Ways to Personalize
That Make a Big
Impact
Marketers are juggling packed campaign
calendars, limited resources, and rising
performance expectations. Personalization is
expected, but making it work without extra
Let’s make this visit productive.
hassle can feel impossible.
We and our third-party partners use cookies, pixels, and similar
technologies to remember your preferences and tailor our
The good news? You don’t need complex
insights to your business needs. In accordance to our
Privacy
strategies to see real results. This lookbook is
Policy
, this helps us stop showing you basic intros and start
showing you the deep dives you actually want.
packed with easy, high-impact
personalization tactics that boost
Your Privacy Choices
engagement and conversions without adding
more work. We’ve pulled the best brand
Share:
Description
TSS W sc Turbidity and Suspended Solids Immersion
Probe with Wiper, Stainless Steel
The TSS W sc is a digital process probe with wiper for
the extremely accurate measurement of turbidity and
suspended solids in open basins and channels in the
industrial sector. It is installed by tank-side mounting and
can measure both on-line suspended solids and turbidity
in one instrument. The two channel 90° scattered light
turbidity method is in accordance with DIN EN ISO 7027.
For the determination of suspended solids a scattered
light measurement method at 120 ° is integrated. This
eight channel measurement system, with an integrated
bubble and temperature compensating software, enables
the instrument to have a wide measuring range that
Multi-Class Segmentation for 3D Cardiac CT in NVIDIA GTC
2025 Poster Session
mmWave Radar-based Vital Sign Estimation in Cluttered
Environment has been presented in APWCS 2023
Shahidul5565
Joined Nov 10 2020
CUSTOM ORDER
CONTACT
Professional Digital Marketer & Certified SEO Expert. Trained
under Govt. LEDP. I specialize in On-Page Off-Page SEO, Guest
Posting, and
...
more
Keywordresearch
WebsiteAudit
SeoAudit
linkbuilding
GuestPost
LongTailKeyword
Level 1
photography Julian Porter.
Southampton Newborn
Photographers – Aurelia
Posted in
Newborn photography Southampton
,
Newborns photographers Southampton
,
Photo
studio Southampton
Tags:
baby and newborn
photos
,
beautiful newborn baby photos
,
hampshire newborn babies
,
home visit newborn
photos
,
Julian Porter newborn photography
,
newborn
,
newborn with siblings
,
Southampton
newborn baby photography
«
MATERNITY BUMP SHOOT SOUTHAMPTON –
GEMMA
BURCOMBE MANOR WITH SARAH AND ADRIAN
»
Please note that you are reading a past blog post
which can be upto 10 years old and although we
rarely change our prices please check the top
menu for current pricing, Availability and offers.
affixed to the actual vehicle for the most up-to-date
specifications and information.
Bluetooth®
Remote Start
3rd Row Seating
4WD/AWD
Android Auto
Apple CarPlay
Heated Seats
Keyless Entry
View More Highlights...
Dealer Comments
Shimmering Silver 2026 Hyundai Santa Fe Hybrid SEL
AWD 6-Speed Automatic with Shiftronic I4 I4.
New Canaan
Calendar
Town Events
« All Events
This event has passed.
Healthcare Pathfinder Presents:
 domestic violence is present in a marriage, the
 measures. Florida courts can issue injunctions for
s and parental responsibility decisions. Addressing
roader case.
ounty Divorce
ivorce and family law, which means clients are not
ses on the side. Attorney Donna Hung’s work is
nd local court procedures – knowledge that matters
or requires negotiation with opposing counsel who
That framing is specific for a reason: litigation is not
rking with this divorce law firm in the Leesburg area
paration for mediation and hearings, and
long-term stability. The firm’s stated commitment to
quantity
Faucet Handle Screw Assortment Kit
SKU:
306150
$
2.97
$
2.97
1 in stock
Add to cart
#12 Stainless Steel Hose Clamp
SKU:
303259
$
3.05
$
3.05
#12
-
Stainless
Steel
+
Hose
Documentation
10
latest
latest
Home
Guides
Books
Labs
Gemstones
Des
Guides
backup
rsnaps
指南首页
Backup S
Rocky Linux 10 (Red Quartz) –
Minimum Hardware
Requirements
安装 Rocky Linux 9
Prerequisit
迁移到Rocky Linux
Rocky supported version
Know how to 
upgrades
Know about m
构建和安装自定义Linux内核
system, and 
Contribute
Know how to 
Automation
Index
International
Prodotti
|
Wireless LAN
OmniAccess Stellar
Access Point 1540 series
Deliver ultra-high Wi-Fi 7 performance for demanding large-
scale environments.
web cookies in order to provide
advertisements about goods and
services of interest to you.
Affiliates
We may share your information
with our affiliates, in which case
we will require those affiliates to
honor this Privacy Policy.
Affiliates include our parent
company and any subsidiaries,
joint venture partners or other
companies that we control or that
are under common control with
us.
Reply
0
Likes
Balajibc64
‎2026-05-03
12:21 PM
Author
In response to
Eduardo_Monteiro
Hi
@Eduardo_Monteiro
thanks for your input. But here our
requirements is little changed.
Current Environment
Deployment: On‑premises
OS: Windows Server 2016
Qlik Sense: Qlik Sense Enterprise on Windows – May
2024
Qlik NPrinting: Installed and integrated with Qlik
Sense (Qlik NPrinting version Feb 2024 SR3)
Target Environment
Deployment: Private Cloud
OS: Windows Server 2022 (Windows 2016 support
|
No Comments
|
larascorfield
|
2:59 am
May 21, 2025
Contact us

• Task item:
Retype the complete listing verbatim.

• Result:
Ways to Personalize
That Make a Big
Impact
Marketers are juggling packed campaign
calendars, limited resources, and rising
performance expectations. Personalization is
expected, but making it work without extra
Let’s make this visit productive.
hassle can feel impossible.
We and our third-party partners use cookies, pixels, and similar
technologies to remember your preferences and tailor our
The good news? You don’t need complex
insights to your business needs. In accordance to our
Privacy
strategies to see real results. This lookbook is
Policy
, this helps us stop showing you basic intros and start
showing you the deep dives you actually want.
packed with easy, high-impact
personalization tactics that boost
Your Privacy Choices
engagement and conversions without adding
more work. We’ve pulled the best brand
Share:
Description
TSS W sc Turbidity and Suspended Solids Immersion
Probe with Wiper, Stainless Steel
The TSS W sc is a digital process probe with wiper for
the extremely accurate measurement of turbidity and
suspended solids in open basins and channels in the
industrial sector. It is installed by tank-side mounting and
can measure both on-line suspended solids and turbidity
in one instrument. The two channel 90° scattered light
turbidity method is in accordance with DIN EN ISO 7027.
For the determination of suspended solids a scattered
light measurement method at 120 ° is integrated. This
eight channel measurement system, with an integrated
bubble and temperature compensating software, enables
the instrument to have a wide measuring range that
Multi-Class Segmentation for 3D Cardiac CT in NVIDIA GTC
2025 Poster Session
mmWave Radar-based Vital Sign Estimation in Cluttered
Environment has been presented in APWCS 2023
Shahidul5565
Joined Nov 10 2020
CUSTOM ORDER
CONTACT
Professional Digital Marketer & Certified SEO Expert. Trained
under Govt. LEDP. I specialize in On-Page Off-Page SEO, Guest
Posting, and
...
more
Keywordresearch
WebsiteAudit
SeoAudit
linkbuilding
GuestPost
LongTailKeyword
Level 1
photography Julian Porter.
Southampton Newborn
Photographers – Aurelia
Posted in
Newborn photography Southampton
,
Newborns photographers Southampton
,
Photo
studio Southampton
Tags:
baby and newborn
photos
,
beautiful newborn baby photos
,
hampshire newborn babies
,
home visit newborn
photos
,
Julian Porter newborn photography
,
newborn
,
newborn with siblings
,
Southampton
newborn baby photography
«
MATERNITY BUMP SHOOT SOUTHAMPTON –
GEMMA
BURCOMBE MANOR WITH SARAH AND ADRIAN
»
Please note that you are reading a past blog post
which can be upto 10 years old and although we
rarely change our prices please check the top
menu for current pricing, Availability and offers.
affixed to the actual vehicle for the most up-to-date
specifications and information.
Bluetooth®
Remote Start
3rd Row Seating
4WD/AWD
Android Auto
Apple CarPlay
Heated Seats
Keyless Entry
View More Highlights...
Dealer Comments
Shimmering Silver 2026 Hyundai Santa Fe Hybrid SEL
AWD 6-Speed Automatic with Shiftronic I4 I4.
New Canaan
Calendar
Town Events
« All Events
This event has passed.
Healthcare Pathfinder Presents:
 domestic violence is present in a marriage, the
 measures. Florida courts can issue injunctions for
s and parental responsibility decisions. Addressing
roader case.
ounty Divorce
ivorce and family law, which means clients are not
ses on the side. Attorney Donna Hung’s work is
nd local court procedures – knowledge that matters
or requires negotiation with opposing counsel who
That framing is specific for a reason: litigation is not
rking with this divorce law firm in the Leesburg area
paration for mediation and hearings, and
long-term stability. The firm’s stated commitment to
quantity
Faucet Handle Screw Assortment Kit
SKU:
306150
$
2.97
$
2.97
1 in stock
Add to cart
#12 Stainless Steel Hose Clamp
SKU:
303259
$
3.05
$
3.05
#12
-
Stainless
Steel
+
Hose
Documentation
10
latest
latest
Home
Guides
Books
Labs
Gemstones
Des
Guides
backup
rsnaps
指南首页
Backup S
Rocky Linux 10 (Red Quartz) –
Minimum Hardware
Requirements
安装 Rocky Linux 9
Prerequisit
迁移到Rocky Linux
Rocky supported version
Know how to 
upgrades
Know about m
构建和安装自定义Linux内核
system, and 
Contribute
Know how to 
Automation
Index
International
Prodotti
|
Wireless LAN
OmniAccess Stellar
Access Point 1540 series
Deliver ultra-high Wi-Fi 7 performance for demanding large-
scale environments.
web cookies in order to provide
advertisements about goods and
services of interest to you.
Affiliates
We may share your information
with our affiliates, in which case
we will require those affiliates to
honor this Privacy Policy.
Affiliates include our parent
company and any subsidiaries,
joint venture partners or other
companies that we control or that
are under common control with
us.
Reply
0
Likes
Balajibc64
‎2026-05-03
12:21 PM
Author
In response to
Eduardo_Monteiro
Hi
@Eduardo_Monteiro
thanks for your input. But here our
requirements is little changed.
Current Environment
Deployment: On‑premises
OS: Windows Server 2016
Qlik Sense: Qlik Sense Enterprise on Windows – May
2024
Qlik NPrinting: Installed and integrated with Qlik
Sense (Qlik NPrinting version Feb 2024 SR3)
Target Environment
Deployment: Private Cloud
OS: Windows Server 2022 (Windows 2016 support
|
No Comments
|
larascorfield
|
2:59 am
May 21, 2025
Contact us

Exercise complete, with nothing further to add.